Go over each line of the entries below, count those with "curve", and give only the count.
====== Material provided ======
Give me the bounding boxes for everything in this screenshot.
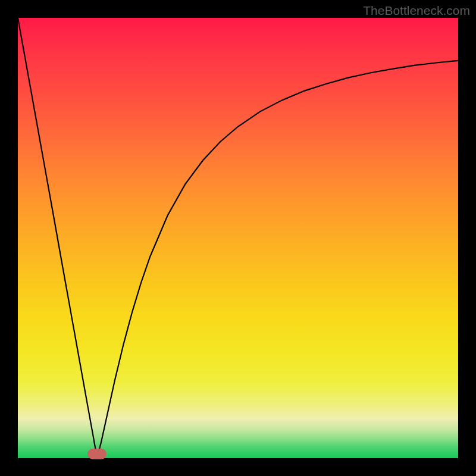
- min-marker: [87, 449, 107, 459]
- watermark-text: TheBottleneck.com: [363, 4, 470, 18]
- plot-area: [18, 18, 458, 458]
- chart-frame: TheBottleneck.com: [0, 0, 476, 476]
- curve-path: [18, 18, 458, 458]
- curve-layer: [18, 18, 458, 458]
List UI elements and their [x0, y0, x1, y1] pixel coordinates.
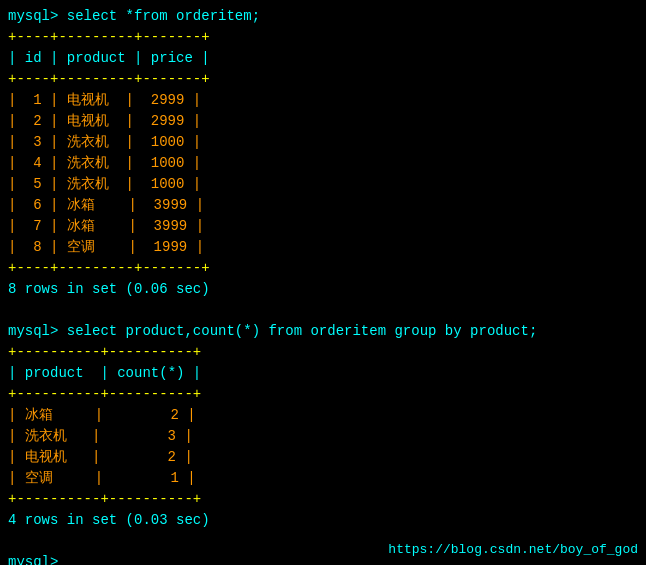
- query2-prompt: mysql> select product,count(*) from orde…: [8, 321, 638, 342]
- q2-result: 4 rows in set (0.03 sec): [8, 510, 638, 531]
- q1-row1: | 1 | 电视机 | 2999 |: [8, 90, 638, 111]
- watermark: https://blog.csdn.net/boy_of_god: [388, 542, 638, 557]
- terminal: mysql> select *from orderitem; +----+---…: [0, 0, 646, 565]
- q1-row8: | 8 | 空调 | 1999 |: [8, 237, 638, 258]
- query1-prompt: mysql> select *from orderitem;: [8, 6, 638, 27]
- q1-row5: | 5 | 洗衣机 | 1000 |: [8, 174, 638, 195]
- q1-sep2: +----+---------+-------+: [8, 69, 638, 90]
- q1-header: | id | product | price |: [8, 48, 638, 69]
- q1-result: 8 rows in set (0.06 sec): [8, 279, 638, 300]
- q2-row4: | 空调 | 1 |: [8, 468, 638, 489]
- q2-sep2: +----------+----------+: [8, 384, 638, 405]
- q2-sep3: +----------+----------+: [8, 489, 638, 510]
- q2-row2: | 洗衣机 | 3 |: [8, 426, 638, 447]
- q1-row7: | 7 | 冰箱 | 3999 |: [8, 216, 638, 237]
- q2-header: | product | count(*) |: [8, 363, 638, 384]
- q2-row3: | 电视机 | 2 |: [8, 447, 638, 468]
- blank1: [8, 300, 638, 321]
- q1-sep3: +----+---------+-------+: [8, 258, 638, 279]
- q1-sep1: +----+---------+-------+: [8, 27, 638, 48]
- q1-row6: | 6 | 冰箱 | 3999 |: [8, 195, 638, 216]
- q1-row4: | 4 | 洗衣机 | 1000 |: [8, 153, 638, 174]
- q2-row1: | 冰箱 | 2 |: [8, 405, 638, 426]
- q1-row3: | 3 | 洗衣机 | 1000 |: [8, 132, 638, 153]
- q1-row2: | 2 | 电视机 | 2999 |: [8, 111, 638, 132]
- q2-sep1: +----------+----------+: [8, 342, 638, 363]
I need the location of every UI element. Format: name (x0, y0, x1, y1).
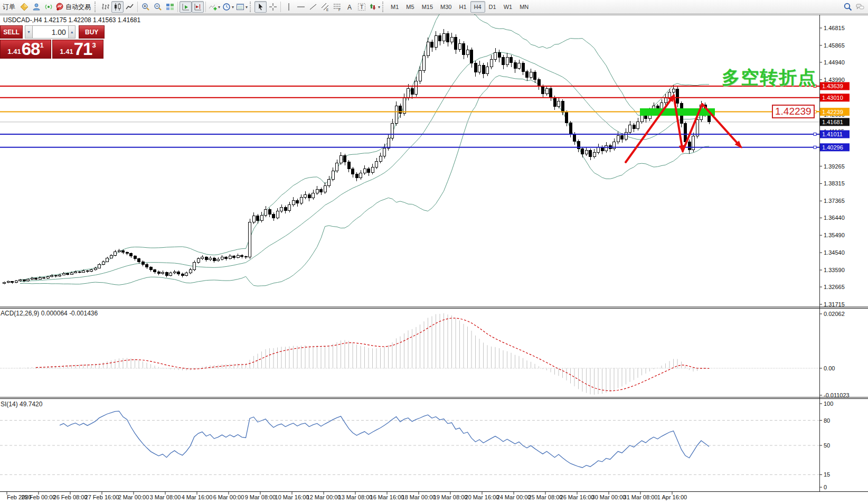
candle-body (605, 145, 608, 151)
buy-button[interactable]: BUY (79, 25, 105, 39)
level-line-marker[interactable] (814, 146, 816, 148)
svg-text:9 Mar 08:00: 9 Mar 08:00 (245, 494, 276, 500)
candle-body (268, 209, 271, 214)
volume-increase-button[interactable]: ▲ (68, 25, 76, 39)
chevron-down-icon[interactable]: ▾ (246, 5, 248, 10)
bar-chart-icon (101, 3, 110, 11)
sell-price-display[interactable]: 1.41 68 1 (0, 40, 51, 59)
autotrading-button[interactable]: 自动交易 (54, 1, 93, 13)
turning-point-annotation[interactable]: 多空转折点 (722, 66, 817, 90)
candle-body (407, 89, 410, 98)
text-button[interactable]: A (343, 1, 355, 13)
svg-text:1.34540: 1.34540 (824, 249, 845, 256)
candle-body (371, 167, 374, 172)
tf-d1[interactable]: D1 (485, 1, 500, 13)
candle-body (94, 268, 97, 269)
candle-body (347, 162, 350, 169)
toolbar-separator (137, 2, 138, 12)
candle-body (67, 274, 69, 274)
candle-body (23, 280, 25, 281)
macd-indicator-label: ACD(12,26,9) 0.000064 -0.001436 (1, 310, 98, 317)
svg-text:1.37365: 1.37365 (824, 198, 845, 204)
templates-icon (236, 3, 244, 11)
candle-body (375, 162, 378, 167)
vertical-line-button[interactable] (282, 1, 295, 13)
line-chart-button[interactable] (124, 1, 136, 13)
svg-text:25 Feb 00:00: 25 Feb 00:00 (22, 494, 56, 500)
candle-body (688, 142, 691, 150)
templates-button[interactable]: ▾ (235, 1, 249, 13)
text-label-button[interactable]: T (355, 1, 367, 13)
tf-h4-label: H4 (471, 4, 484, 10)
candle-body (463, 44, 465, 55)
zoom-out-button[interactable] (152, 1, 164, 13)
tf-h4[interactable]: H4 (470, 1, 485, 13)
new-order-button[interactable]: 订单 (0, 1, 18, 13)
candle-body (257, 216, 259, 221)
chat-icon[interactable] (854, 1, 866, 13)
arrows-button[interactable]: ▾ (367, 1, 381, 13)
tf-mn-label: MN (517, 4, 531, 10)
svg-text:30 Mar 00:00: 30 Mar 00:00 (592, 494, 626, 500)
candle-body (320, 189, 323, 192)
toolbar-drag-handle[interactable] (95, 2, 97, 12)
chart-shift-button[interactable] (192, 1, 204, 13)
periods-button[interactable]: ▾ (221, 1, 235, 13)
chevron-down-icon[interactable]: ▾ (218, 5, 220, 10)
indicators-button[interactable]: ▾ (207, 1, 221, 13)
price-tag-annotation[interactable]: 1.42239 (772, 105, 815, 118)
toolbar-drag-handle[interactable] (250, 2, 252, 12)
search-icon[interactable] (842, 1, 854, 13)
candle-body (506, 58, 508, 64)
tf-m15[interactable]: M15 (418, 1, 437, 13)
candle-body (102, 262, 105, 264)
candle-body (51, 275, 53, 277)
tf-h1[interactable]: H1 (455, 1, 470, 13)
sell-button[interactable]: SELL (0, 25, 23, 39)
candle-body (391, 124, 394, 138)
bar-chart-button[interactable] (99, 1, 111, 13)
chevron-down-icon[interactable]: ▾ (232, 5, 234, 10)
community-button[interactable] (30, 1, 42, 13)
candle-body (324, 185, 326, 192)
tf-mn[interactable]: MN (516, 1, 532, 13)
candle-body (118, 250, 120, 252)
volume-decrease-button[interactable]: ▼ (25, 25, 33, 39)
candlestick-chart-button[interactable] (111, 1, 124, 13)
metaeditor-button[interactable] (18, 1, 30, 13)
volume-input[interactable]: 1.00 (33, 25, 68, 39)
candle-body (403, 98, 405, 113)
zoom-in-button[interactable] (139, 1, 152, 13)
tf-m5[interactable]: M5 (402, 1, 418, 13)
toolbar-drag-handle[interactable] (382, 2, 385, 12)
crosshair-button[interactable] (267, 1, 279, 13)
tf-m30[interactable]: M30 (437, 1, 455, 13)
signals-button[interactable] (42, 1, 54, 13)
candle-body (233, 256, 235, 257)
tf-h1-label: H1 (456, 4, 469, 10)
tile-windows-button[interactable] (164, 1, 176, 13)
candle-body (106, 258, 109, 262)
horizontal-line-button[interactable] (295, 1, 307, 13)
cursor-button[interactable] (254, 1, 267, 13)
candle-body (225, 257, 228, 258)
candle-body (672, 89, 675, 92)
chevron-down-icon[interactable]: ▾ (378, 5, 380, 10)
trendline-button[interactable] (307, 1, 319, 13)
candle-body (74, 272, 77, 273)
svg-text:100: 100 (824, 400, 833, 407)
candle-body (11, 282, 14, 283)
candle-body (637, 122, 639, 128)
candle-body (395, 106, 398, 124)
level-line-marker[interactable] (814, 133, 816, 136)
auto-scroll-button[interactable] (180, 1, 192, 13)
equidistant-channel-button[interactable]: E (319, 1, 331, 13)
tf-w1[interactable]: W1 (500, 1, 516, 13)
axis-price-label-text: 1.40296 (822, 144, 843, 151)
fibonacci-button[interactable]: F (331, 1, 343, 13)
tf-m1[interactable]: M1 (387, 1, 402, 13)
sell-price-prefix: 1.41 (7, 46, 21, 57)
candle-body (134, 256, 136, 259)
buy-price-display[interactable]: 1.41 71 3 (52, 40, 103, 59)
candle-body (185, 273, 188, 275)
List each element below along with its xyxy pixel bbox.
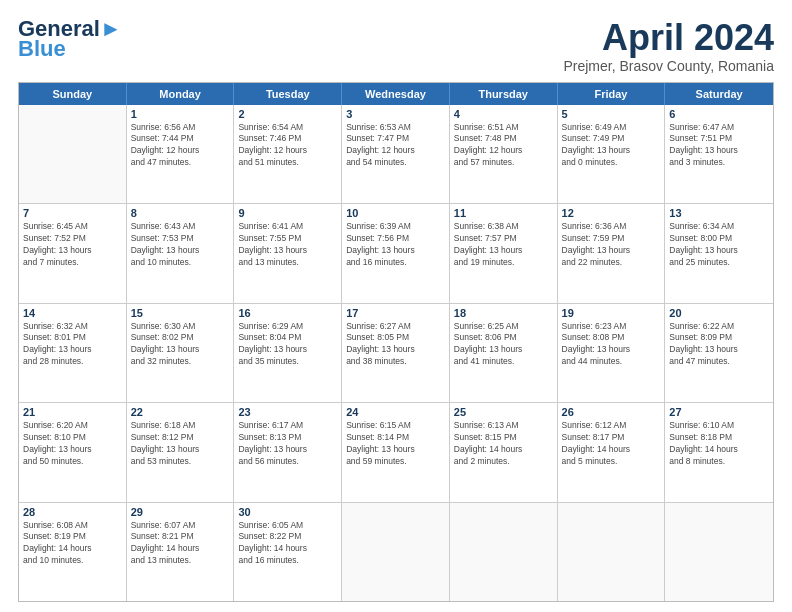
week-row-4: 28Sunrise: 6:08 AM Sunset: 8:19 PM Dayli… [19, 503, 773, 601]
day-cell: 29Sunrise: 6:07 AM Sunset: 8:21 PM Dayli… [127, 503, 235, 601]
day-number: 26 [562, 406, 661, 418]
day-cell [450, 503, 558, 601]
day-number: 20 [669, 307, 769, 319]
day-cell: 30Sunrise: 6:05 AM Sunset: 8:22 PM Dayli… [234, 503, 342, 601]
header: General► Blue April 2024 Prejmer, Brasov… [18, 18, 774, 74]
day-number: 23 [238, 406, 337, 418]
day-cell: 10Sunrise: 6:39 AM Sunset: 7:56 PM Dayli… [342, 204, 450, 302]
day-info: Sunrise: 6:23 AM Sunset: 8:08 PM Dayligh… [562, 321, 661, 369]
day-cell: 15Sunrise: 6:30 AM Sunset: 8:02 PM Dayli… [127, 304, 235, 402]
day-info: Sunrise: 6:18 AM Sunset: 8:12 PM Dayligh… [131, 420, 230, 468]
day-number: 15 [131, 307, 230, 319]
day-number: 24 [346, 406, 445, 418]
day-number: 2 [238, 108, 337, 120]
day-cell [558, 503, 666, 601]
day-number: 29 [131, 506, 230, 518]
day-info: Sunrise: 6:22 AM Sunset: 8:09 PM Dayligh… [669, 321, 769, 369]
day-info: Sunrise: 6:39 AM Sunset: 7:56 PM Dayligh… [346, 221, 445, 269]
day-info: Sunrise: 6:15 AM Sunset: 8:14 PM Dayligh… [346, 420, 445, 468]
day-info: Sunrise: 6:47 AM Sunset: 7:51 PM Dayligh… [669, 122, 769, 170]
day-cell: 23Sunrise: 6:17 AM Sunset: 8:13 PM Dayli… [234, 403, 342, 501]
day-info: Sunrise: 6:49 AM Sunset: 7:49 PM Dayligh… [562, 122, 661, 170]
day-cell: 24Sunrise: 6:15 AM Sunset: 8:14 PM Dayli… [342, 403, 450, 501]
day-number: 17 [346, 307, 445, 319]
day-info: Sunrise: 6:43 AM Sunset: 7:53 PM Dayligh… [131, 221, 230, 269]
day-number: 1 [131, 108, 230, 120]
page: General► Blue April 2024 Prejmer, Brasov… [0, 0, 792, 612]
day-info: Sunrise: 6:10 AM Sunset: 8:18 PM Dayligh… [669, 420, 769, 468]
day-number: 22 [131, 406, 230, 418]
day-info: Sunrise: 6:32 AM Sunset: 8:01 PM Dayligh… [23, 321, 122, 369]
day-number: 25 [454, 406, 553, 418]
day-info: Sunrise: 6:53 AM Sunset: 7:47 PM Dayligh… [346, 122, 445, 170]
day-number: 11 [454, 207, 553, 219]
day-cell: 20Sunrise: 6:22 AM Sunset: 8:09 PM Dayli… [665, 304, 773, 402]
header-tuesday: Tuesday [234, 83, 342, 105]
day-info: Sunrise: 6:08 AM Sunset: 8:19 PM Dayligh… [23, 520, 122, 568]
header-friday: Friday [558, 83, 666, 105]
day-cell: 11Sunrise: 6:38 AM Sunset: 7:57 PM Dayli… [450, 204, 558, 302]
day-cell: 16Sunrise: 6:29 AM Sunset: 8:04 PM Dayli… [234, 304, 342, 402]
day-info: Sunrise: 6:20 AM Sunset: 8:10 PM Dayligh… [23, 420, 122, 468]
day-info: Sunrise: 6:51 AM Sunset: 7:48 PM Dayligh… [454, 122, 553, 170]
logo: General► Blue [18, 18, 122, 60]
day-cell: 25Sunrise: 6:13 AM Sunset: 8:15 PM Dayli… [450, 403, 558, 501]
day-cell: 6Sunrise: 6:47 AM Sunset: 7:51 PM Daylig… [665, 105, 773, 203]
location: Prejmer, Brasov County, Romania [563, 58, 774, 74]
day-info: Sunrise: 6:17 AM Sunset: 8:13 PM Dayligh… [238, 420, 337, 468]
calendar-body: 1Sunrise: 6:56 AM Sunset: 7:44 PM Daylig… [19, 105, 773, 601]
header-wednesday: Wednesday [342, 83, 450, 105]
header-monday: Monday [127, 83, 235, 105]
logo-blue: Blue [18, 38, 66, 60]
week-row-2: 14Sunrise: 6:32 AM Sunset: 8:01 PM Dayli… [19, 304, 773, 403]
day-info: Sunrise: 6:29 AM Sunset: 8:04 PM Dayligh… [238, 321, 337, 369]
day-number: 30 [238, 506, 337, 518]
day-cell: 7Sunrise: 6:45 AM Sunset: 7:52 PM Daylig… [19, 204, 127, 302]
day-info: Sunrise: 6:45 AM Sunset: 7:52 PM Dayligh… [23, 221, 122, 269]
month-title: April 2024 [563, 18, 774, 58]
day-cell: 18Sunrise: 6:25 AM Sunset: 8:06 PM Dayli… [450, 304, 558, 402]
day-info: Sunrise: 6:34 AM Sunset: 8:00 PM Dayligh… [669, 221, 769, 269]
day-cell: 13Sunrise: 6:34 AM Sunset: 8:00 PM Dayli… [665, 204, 773, 302]
day-cell: 28Sunrise: 6:08 AM Sunset: 8:19 PM Dayli… [19, 503, 127, 601]
logo-bird-icon: ► [100, 16, 122, 41]
day-info: Sunrise: 6:27 AM Sunset: 8:05 PM Dayligh… [346, 321, 445, 369]
day-number: 10 [346, 207, 445, 219]
calendar: SundayMondayTuesdayWednesdayThursdayFrid… [18, 82, 774, 602]
day-cell: 17Sunrise: 6:27 AM Sunset: 8:05 PM Dayli… [342, 304, 450, 402]
day-cell: 22Sunrise: 6:18 AM Sunset: 8:12 PM Dayli… [127, 403, 235, 501]
day-number: 4 [454, 108, 553, 120]
day-number: 16 [238, 307, 337, 319]
title-section: April 2024 Prejmer, Brasov County, Roman… [563, 18, 774, 74]
day-info: Sunrise: 6:38 AM Sunset: 7:57 PM Dayligh… [454, 221, 553, 269]
day-info: Sunrise: 6:36 AM Sunset: 7:59 PM Dayligh… [562, 221, 661, 269]
day-number: 9 [238, 207, 337, 219]
day-number: 3 [346, 108, 445, 120]
calendar-header: SundayMondayTuesdayWednesdayThursdayFrid… [19, 83, 773, 105]
day-cell: 21Sunrise: 6:20 AM Sunset: 8:10 PM Dayli… [19, 403, 127, 501]
header-sunday: Sunday [19, 83, 127, 105]
day-cell: 9Sunrise: 6:41 AM Sunset: 7:55 PM Daylig… [234, 204, 342, 302]
day-number: 13 [669, 207, 769, 219]
day-cell: 14Sunrise: 6:32 AM Sunset: 8:01 PM Dayli… [19, 304, 127, 402]
day-number: 14 [23, 307, 122, 319]
day-number: 18 [454, 307, 553, 319]
day-number: 6 [669, 108, 769, 120]
week-row-1: 7Sunrise: 6:45 AM Sunset: 7:52 PM Daylig… [19, 204, 773, 303]
day-info: Sunrise: 6:07 AM Sunset: 8:21 PM Dayligh… [131, 520, 230, 568]
day-cell: 12Sunrise: 6:36 AM Sunset: 7:59 PM Dayli… [558, 204, 666, 302]
day-number: 5 [562, 108, 661, 120]
day-cell: 5Sunrise: 6:49 AM Sunset: 7:49 PM Daylig… [558, 105, 666, 203]
header-thursday: Thursday [450, 83, 558, 105]
header-saturday: Saturday [665, 83, 773, 105]
day-cell: 3Sunrise: 6:53 AM Sunset: 7:47 PM Daylig… [342, 105, 450, 203]
day-info: Sunrise: 6:13 AM Sunset: 8:15 PM Dayligh… [454, 420, 553, 468]
day-number: 12 [562, 207, 661, 219]
day-info: Sunrise: 6:56 AM Sunset: 7:44 PM Dayligh… [131, 122, 230, 170]
day-cell: 27Sunrise: 6:10 AM Sunset: 8:18 PM Dayli… [665, 403, 773, 501]
day-number: 28 [23, 506, 122, 518]
day-info: Sunrise: 6:30 AM Sunset: 8:02 PM Dayligh… [131, 321, 230, 369]
day-cell [665, 503, 773, 601]
day-cell: 4Sunrise: 6:51 AM Sunset: 7:48 PM Daylig… [450, 105, 558, 203]
day-cell [19, 105, 127, 203]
======
Output of the exercise.
2